(Stored data entries)
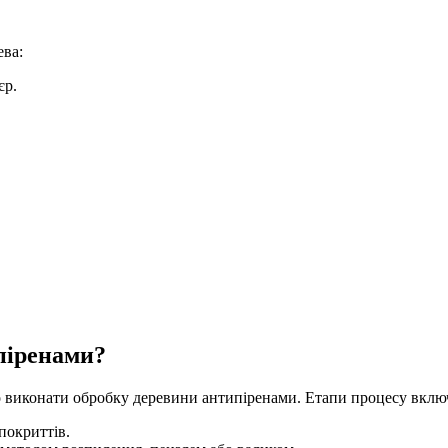
ева:
єр.
піренами?
 виконати обробку деревини антипіренами. Етапи процесу вклю
покриттів.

## Your objective
Without including the pictures, reproduce all entries exactly.

## Reply
ева:
єр.
піренами?
 виконати обробку деревини антипіренами. Етапи процесу вклю
покриттів.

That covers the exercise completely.